* _EXERCISE INSTRUCTIONS_: Find each line in the following listing that has the string "בלבד", then state the count and nothing else.

((

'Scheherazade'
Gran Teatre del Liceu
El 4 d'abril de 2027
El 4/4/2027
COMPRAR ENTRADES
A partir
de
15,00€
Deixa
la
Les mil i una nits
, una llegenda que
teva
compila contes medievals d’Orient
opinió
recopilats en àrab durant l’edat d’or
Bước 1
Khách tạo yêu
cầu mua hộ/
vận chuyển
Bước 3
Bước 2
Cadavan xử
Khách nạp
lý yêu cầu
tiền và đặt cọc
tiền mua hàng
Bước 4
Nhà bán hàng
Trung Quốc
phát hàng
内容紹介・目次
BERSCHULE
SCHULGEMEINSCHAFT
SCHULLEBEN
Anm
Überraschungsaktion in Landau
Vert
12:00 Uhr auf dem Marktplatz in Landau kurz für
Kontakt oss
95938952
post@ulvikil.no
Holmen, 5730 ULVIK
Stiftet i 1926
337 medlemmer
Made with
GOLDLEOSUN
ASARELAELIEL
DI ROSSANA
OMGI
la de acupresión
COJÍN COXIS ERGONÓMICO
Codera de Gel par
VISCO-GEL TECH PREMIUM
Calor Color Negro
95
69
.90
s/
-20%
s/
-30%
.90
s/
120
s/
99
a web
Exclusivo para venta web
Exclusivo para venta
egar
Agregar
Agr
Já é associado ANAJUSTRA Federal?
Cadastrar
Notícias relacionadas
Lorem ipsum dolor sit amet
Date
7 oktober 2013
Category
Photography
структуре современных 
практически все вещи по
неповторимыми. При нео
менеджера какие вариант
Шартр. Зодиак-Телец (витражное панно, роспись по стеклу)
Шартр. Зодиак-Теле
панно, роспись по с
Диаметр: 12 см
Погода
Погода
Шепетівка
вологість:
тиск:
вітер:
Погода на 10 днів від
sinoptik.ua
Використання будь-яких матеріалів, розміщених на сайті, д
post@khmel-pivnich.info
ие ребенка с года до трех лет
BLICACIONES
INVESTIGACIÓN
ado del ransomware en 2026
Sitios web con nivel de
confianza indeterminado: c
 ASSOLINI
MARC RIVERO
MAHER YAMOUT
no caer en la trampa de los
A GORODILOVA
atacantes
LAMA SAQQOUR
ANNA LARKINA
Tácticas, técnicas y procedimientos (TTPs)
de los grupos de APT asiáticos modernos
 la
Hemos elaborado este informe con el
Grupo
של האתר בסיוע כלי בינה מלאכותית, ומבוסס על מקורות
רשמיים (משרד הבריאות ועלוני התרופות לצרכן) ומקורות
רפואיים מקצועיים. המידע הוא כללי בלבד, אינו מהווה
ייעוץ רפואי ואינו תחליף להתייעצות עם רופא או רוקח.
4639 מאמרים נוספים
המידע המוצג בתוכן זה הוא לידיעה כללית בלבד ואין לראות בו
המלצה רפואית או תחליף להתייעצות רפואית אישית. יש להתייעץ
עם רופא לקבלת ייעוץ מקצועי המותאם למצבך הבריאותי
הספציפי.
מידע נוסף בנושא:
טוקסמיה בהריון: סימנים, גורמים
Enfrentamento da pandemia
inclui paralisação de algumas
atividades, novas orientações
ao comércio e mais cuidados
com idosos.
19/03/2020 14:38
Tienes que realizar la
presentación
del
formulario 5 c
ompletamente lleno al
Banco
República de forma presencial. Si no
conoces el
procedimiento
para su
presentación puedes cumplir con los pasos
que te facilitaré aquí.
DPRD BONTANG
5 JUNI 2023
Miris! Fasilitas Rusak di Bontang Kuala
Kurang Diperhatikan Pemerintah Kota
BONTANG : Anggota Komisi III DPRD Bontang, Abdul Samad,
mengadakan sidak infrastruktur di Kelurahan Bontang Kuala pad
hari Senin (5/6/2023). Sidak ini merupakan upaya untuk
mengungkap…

))

* _FINISHED EXERCISE_: 2